“Oh, Now You’re Jack Kennedy?!”
10.12.12 2:58 PM ET
Ryan on Kennedy (and Reagan) (Oh: and the One He Didn’t Mention)
My regular readers will know that I am pretty interested in tax policy, so for me, the most interesting moment last night may have been the exchange over historic examples of tax cuts leading to growth. It demonstrated how conservatives like Ryan stretch the facts when talking supply-side history, and it symbolized to me something Obama absolutely must address next week.
It went as follows:
REP. RYAN: You can cut tax rates by 20 percent and still preserve these important preferences for middle-class taxpayers —
VICE PRESIDENT BIDEN: Not mathematically possible.
REP. RYAN: It is mathematically possible. It's been done before. It's precisely what we're proposing.
VICE PRESIDENT BIDEN: (Chuckles.) It has never been done before.
REP. RYAN: It's been done a couple of times, actually.
VICE PRESIDENT BIDEN: It has never been done before.
REP. RYAN: Jack Kennedy lowered tax rates, increased growth. Ronald Reagan —
VICE PRESIDENT BIDEN: Oh, now you're Jack Kennedy.
REP. RYAN: Ronald Reagan — (laughter) — (chuckles) — Republicans and Democrats —
VICE PRESIDENT BIDEN: This is amazing.
So, what are the facts? Well, first of all, Kennedy did not technically pass a tax cut. He proposed it, but he was killed before it passed. Nevertheless it was Kennedy’s economic team that put it together, and Kennedy who decided to proceed with it. Johnson made passing it his first order of business.
It did cut rates, and it did spur growth (although there was a credit crunch in 1966 and a mini-recession later). But the key point is this: It was not a supply-side cut. It was a demand-side cut. The historian David Greenberg explained the difference well and thoroughly in a 2004 Slate article:
A demand-side cut rests on the Keynesian theory that public consumption spurs economic activity. Government puts money in people's hands, as a temporary measure, so that they'll spend it. A supply-side cut sees business investment as the key to growth. Government gives money to businesses and wealthy individuals to invest, ultimately benefiting all Americans. Back in the early 1960s, tax cutting was as contentious as it is today, but it was liberal demand-siders who were calling for the cuts and generating the controversy.
You should read Greenberg’s piece. I think he’s a little too generous to supply-siders of our time, is my only quibble. I don’t think they have any business at all invoking JFK. He reduced the top marginal rate, all right, but as Greenberg notes, only from 91 to 77 percent. I don’t think that would impress Grover Norquist. And Kennedy was intent on passing a spending stimulus as well, which he wanted to put through after passing the tax cut (doing the latter first only as political necessity).
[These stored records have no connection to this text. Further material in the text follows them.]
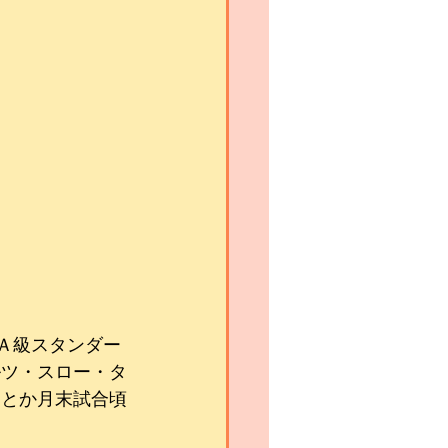
Ａ級スタンダー
ルツ・スロー・タ
んとか月末試合頃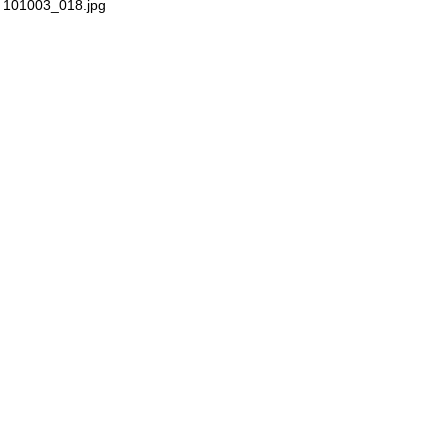
101003_018.jpg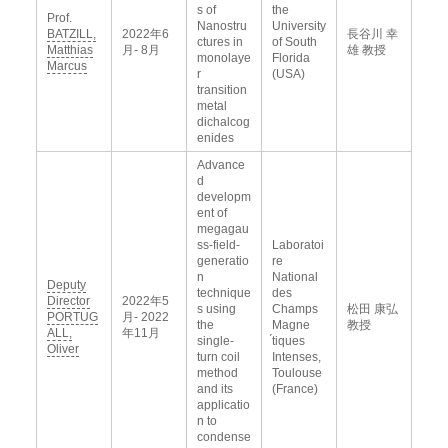
s of
the
Prof.
Nanostru
University
BATZILL,
2022年6
長谷川 幸
ctures in
of South
Matthias
月- 8月
雄 教授
monolaye
Florida
Marcus
r
(USA)
transition
metal
dichalcog
enides
Advance
d
developm
ent of
megagau
ss-field-
Laboratoi
generatio
re
n
National
Deputy
technique
des
Director
2022年5
s using
Champs
松田 康弘
PORTUG
月- 2022
the
Magne
教授
ALL,
年11月
single-
́tiques
Oliver
turn coil
Intenses,
method
Toulouse
and its
(France)
applicatio
n to
condense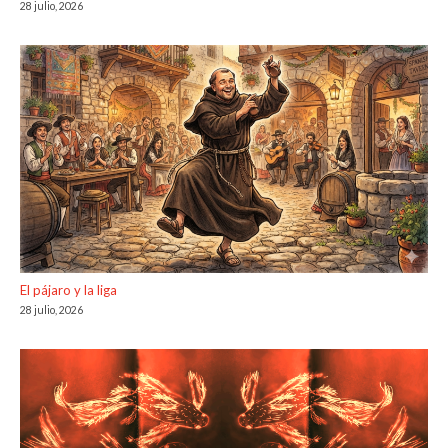
28 julio, 2026
El pájaro y la liga
28 julio, 2026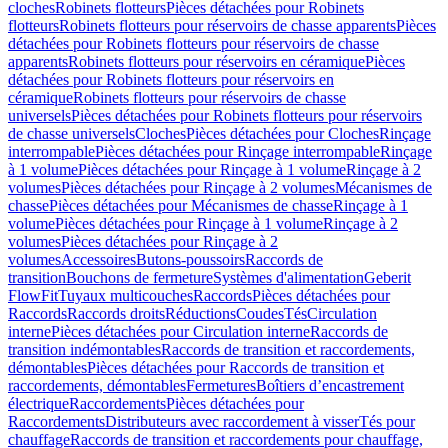
cloches
Robinets flotteurs
Pièces détachées pour Robinets
flotteurs
Robinets flotteurs pour réservoirs de chasse apparents
Pièces
détachées pour Robinets flotteurs pour réservoirs de chasse
apparents
Robinets flotteurs pour réservoirs en céramique
Pièces
détachées pour Robinets flotteurs pour réservoirs en
céramique
Robinets flotteurs pour réservoirs de chasse
universels
Pièces détachées pour Robinets flotteurs pour réservoirs
de chasse universels
Cloches
Pièces détachées pour Cloches
Rinçage
interrompable
Pièces détachées pour Rinçage interrompable
Rinçage
à 1 volume
Pièces détachées pour Rinçage à 1 volume
Rinçage à 2
volumes
Pièces détachées pour Rinçage à 2 volumes
Mécanismes de
chasse
Pièces détachées pour Mécanismes de chasse
Rinçage à 1
volume
Pièces détachées pour Rinçage à 1 volume
Rinçage à 2
volumes
Pièces détachées pour Rinçage à 2
volumes
Accessoires
Butons-poussoirs
Raccords de
transition
Bouchons de fermeture
Systèmes d'alimentation
Geberit
FlowFit
Tuyaux multicouches
Raccords
Pièces détachées pour
Raccords
Raccords droits
Réductions
Coudes
Tés
Circulation
interne
Pièces détachées pour Circulation interne
Raccords de
transition indémontables
Raccords de transition et raccordements,
démontables
Pièces détachées pour Raccords de transition et
raccordements, démontables
Fermetures
Boîtiers d’encastrement
électrique
Raccordements
Pièces détachées pour
Raccordements
Distributeurs avec raccordement à visser
Tés pour
chauffage
Raccords de transition et raccordements pour chauffage,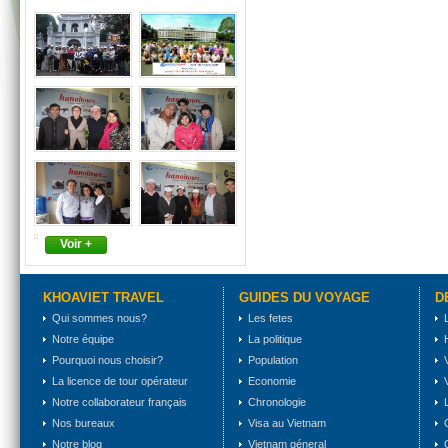
Voir +
KHOAVIET TRAVEL
GUIDES DU VOYAGE
D
Qui sommes nous?
Les fetes
Notre équipe
La politique
Pourquoi nous choisir?
Population
La licence de tour opérateur
Economie
Notre collaborateur français
Chronologie
Nos bureaux
Visa au Vietnam
Notre blog
Vietnam géneral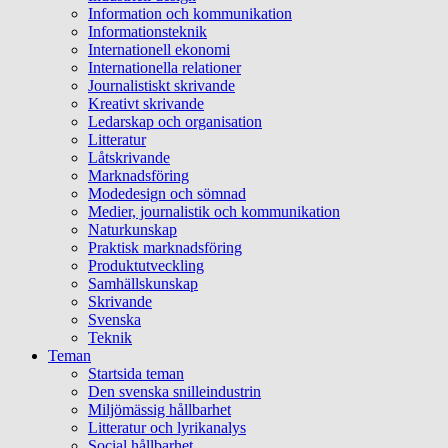
Information och kommunikation
Informationsteknik
Internationell ekonomi
Internationella relationer
Journalistiskt skrivande
Kreativt skrivande
Ledarskap och organisation
Litteratur
Låtskrivande
Marknadsföring
Modedesign och sömnad
Medier, journalistik och kommunikation
Naturkunskap
Praktisk marknadsföring
Produktutveckling
Samhällskunskap
Skrivande
Svenska
Teknik
Teman
Startsida teman
Den svenska snilleindustrin
Miljömässig hållbarhet
Litteratur och lyrikanalys
Social hållbarhet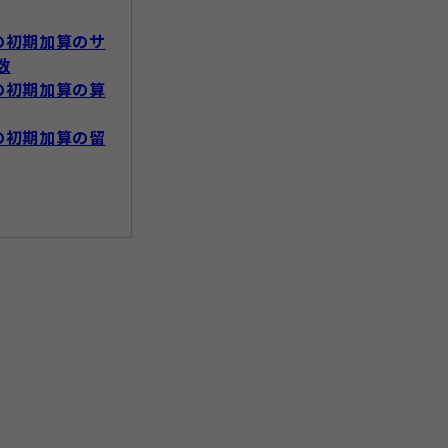
の初期加算のサ
数
の初期加算の算
の初期加算の留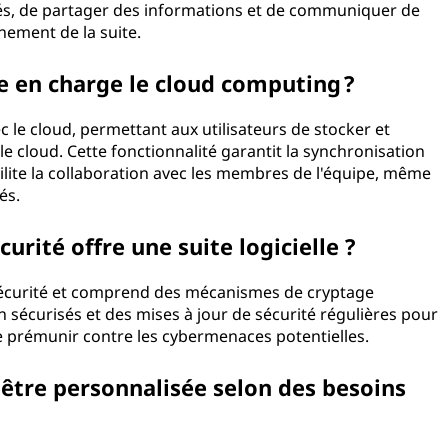
tés, de partager des informations et de communiquer de
nement de la suite.
le en charge le cloud computing ?
ec le cloud, permettant aux utilisateurs de stocker et
le cloud. Cette fonctionnalité garantit la synchronisation
ilite la collaboration avec les membres de l'équipe, même
és.
urité offre une suite logicielle ?
la sécurité et comprend des mécanismes de cryptage
n sécurisés et des mises à jour de sécurité régulières pour
se prémunir contre les cybermenaces potentielles.
e être personnalisée selon des besoins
Bottom line: What Kennedy was doing was demand-side stimulus—putting money into the middle class’ hands to drive consumption, not (chiefly) into the wealthy’s hands or businesses’ hands.
Now we move forward to Reagan. He of course cut tax cuts massively in 1986—from 16 rates to five, with the top marginal rate dropping from 50 percent to 38.5 percent (although the dollars-earned threshold for paying the top rate was lowered considerably; see here).But the story is more complicated—for example, and this is very interesting, effective corporate tax rates actually spiked under Reagan. And, of course, he increased payroll taxes by 40 percent in the 1983 Social Security deal (from 4.2 percent of salary to 6.2 percent).
Generally speaking in Reagan’s second term, yes, there was healthy growth. But something else grew: deficits. Massively. And while revenues went up, well, revenues to the federal government have gone up in every decade since the Depression. They actually went up less in the 80s than most other decades. Certainly far less than in the 1990s, when Bill Clinton raised taxes. See this and this for explanations.
Obama needs to be on top of all this. He needs a good strong rebuttal on Kennedy. An answer on Reagan. And this is the context in which he needs to bring up Bush. The Bush experience is by far the freshest one for most voters, and it shows that this aggressive tax-cutting no longer works the way conservatives say it does. It failed. It...doesn’t...work. It helped bring on our calamity. And Romney-Ryan want to do it again.
That’s the key point. Biden, as effective as he was in some ways, didn’t quite do that. Obama must, and part of doing it effectively is knowing and communicating this history.